When scholarship, critical thinking and intelligence are seen as arrogant, elitist, and frankly un-American from Maine to Mexico — as is the case today in America — any proposal to grant dolphins ‘non-human persons’ status is surely the work of deranged liberal socialists, probably unemployed dopers under the influence of PETA. 

In fact, PETA and Greenpeace, or Ric O’Barry’s SaveJapanDolphins.org have nothing to do with the origin of “person” status for dolphins. This is not a socialist conspiracy against the NRA.

Thomas I. White, the Conrad N. Hilton Chair of Business Ethics at Loyola Marymount University and the author of “In Defense of Dolphins: The New Moral Frontier” has explained the logic of moving to grant dolphins “person” status in his recent essay Dolphin People, for The Philosophers’ Magazine. 

Returning to Greek philosophy, White explains why dolphins deserve person status, even though they are not human.

via You Shine … )Heart Symbol)The criteria are (1) is alive, (2) is aware, (3) feels positive and negative sensations, (4) has emotions, (5) has a sense of self, (6) controls its own behaviour, and (7) recognises other persons and treats them appropriately. A person also (8) has a variety of sophisticated cognitive abilities. It is capable of analytical, conceptual thought. A person can learn, retain and recall information. It can solve complex problems with analytical thought. And a person can communicate in a way that suggests thought.

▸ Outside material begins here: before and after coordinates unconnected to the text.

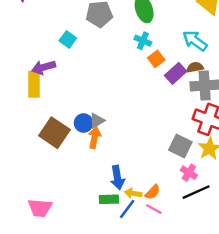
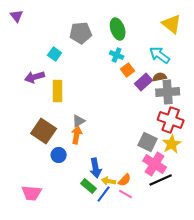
yellow rectangle: (34, 84) -> (58, 91), moved
blue circle: (84, 123) -> (59, 155), moved
pink cross: (189, 173) -> (155, 164), size x1.6
green rectangle: (109, 199) -> (89, 186), turned 42

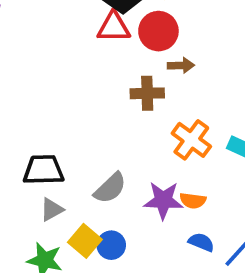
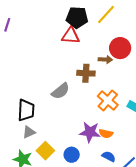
red circle: (158, 31) -> (120, 48), moved
black trapezoid: (43, 170) -> (26, 110), turned 90
gray semicircle: (110, 188) -> (60, 91), moved
blue circle: (111, 245) -> (72, 155), moved

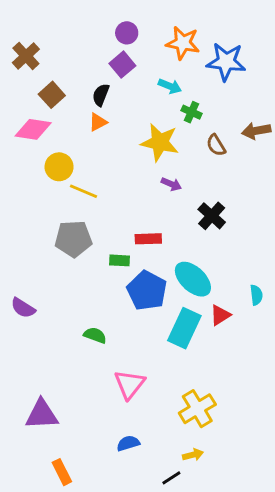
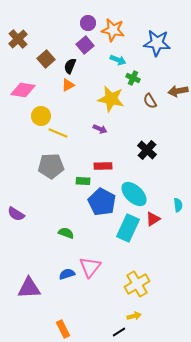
orange star: (183, 43) -> (113, 30), moved
brown square: (52, 95) -> (46, 59), moved
purple arrow: (171, 184) -> (100, 129), moved
blue semicircle: (128, 443) -> (67, 274), moved
orange rectangle: (62, 472) -> (63, 329), moved

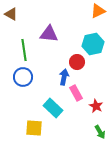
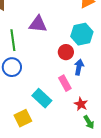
blue arrow: (64, 77) -> (79, 67), moved
red star: (96, 106) -> (81, 104), moved
yellow square: (34, 128) -> (23, 118), turned -30

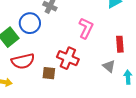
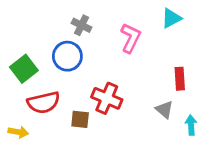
blue circle: (30, 23) -> (67, 56), moved
pink L-shape: (86, 28) -> (131, 38), moved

Read The London Times analysis of the same issue: Scientists say dolphins should be treated as ‘non-human persons’. 

Earlier this week, we posted the much-reported story of Merlin the bottlenose dolphin learning to use the iPad. See SpeakDolphin.com.  On Facebook I posed the question, what we will do if the first words the ‘always-smiling ‘Merlin types on the iPad are: “You guys are real jerks!” 

Given the realities of dolphins living under a wide range of personal, life-threatening assaults, the question would be a great one from a smart-ass three-year-old. 

We all know kids say the darndest things! Anne

Note: I’ve taken two of the dolphin photos from Y-Mun in Malaysia without her permission. But I’m writing her now, and I think she will be pleased. Y-Mun shares her thoughts on human’s rights to kill dolphins, sharks and whales, and she specifically writes about Taiji:

every living things are the creation of God,dolphins are living things,sharks are,whales are,humans are, we are all living things who shared the same habitat—-earth.we are a big family,but nowadays humans are killing their own ”family members”!!!! 

we often say that a lion or a tiger is a cruel animal. in fact,we as humans are the cruelest being as we killed our ‘family members’ for our own benefits!!

so people!! stop slaughtering our ”family members” !!!!!!!!!!